How is AI used for checking someone’s eligibility for a loan?

AI technologies can be used to predict how likely a person is to repay a loan or mortgage.

AI technologies can be used to predict how likely a person is to repay a loan or mortgage. To do this, the system processes data about a bank’s previous customers, including information about repayments. The AI technologies learn from patterns in the training data – they learn which features make it more or less likely that someone will repay a loan.

When a new customer applies for a loan, the AI system assesses a range of data about that person and compares it to the data it has learned from. It then predicts how likely the new customer will be to repay their debt.

Predictions have been in use in consumer finance, like banks and building societies, for a long time. What is different now is the increasing amount of data and computing power, which enables the use of complex statistics.

On one hand, this may be helpful to people who have previously not been able to get a loan. The use of specific data about them or about a wider range of circumstances, instead of generic or narrower data, may allow those with a low credit rating to be considered, if the training data shows that they are low risk.
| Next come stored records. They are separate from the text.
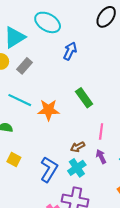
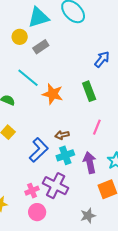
blue arrow: (70, 51) -> (102, 59), moved
brown arrow: (78, 147) -> (62, 135), moved
purple arrow: (101, 157) -> (90, 163), moved, size x1.5

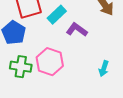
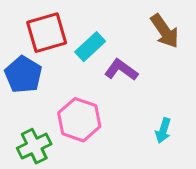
green cross: (21, 67) -> (34, 146), moved, turned -35

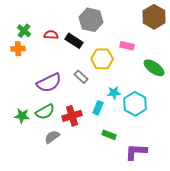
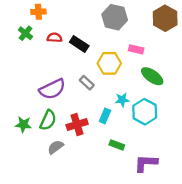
gray hexagon: (91, 20) -> (115, 17), moved
orange cross: (18, 49) -> (38, 12), moved
green ellipse: (154, 68) -> (152, 76), moved
green semicircle: (45, 112) -> (48, 120), turned -36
On the other hand, the use of more data may introduce new risks. For example, AI systems use large amounts of data that contain historical discriminations or biases. These include assumptions about the significance of someone’s race, postcode or gender. As a result, their predictions can amplify various forms of injustice – for example, you may be less likely to get a loan because of where you live, although data injustice manifests definitely in different contexts.

As predictive technologies get more complex, it is more difficult to explain what data is being used and to explain how decisions are made. Not knowing how decisions are made can make it difficult to prove when discrimination or injustice happens. This can make it harder to get compensation when a machine-led process makes the wrong choice and causes harm. The amount of data used in AI technologies also raises questions about consent, what personal data is being used, and how and where the data is stored.

AI-led decision-making in consumer finance offers new possibilities. But many say that we need transparency, auditing and regulation to ensure that its use is both efficient and fair.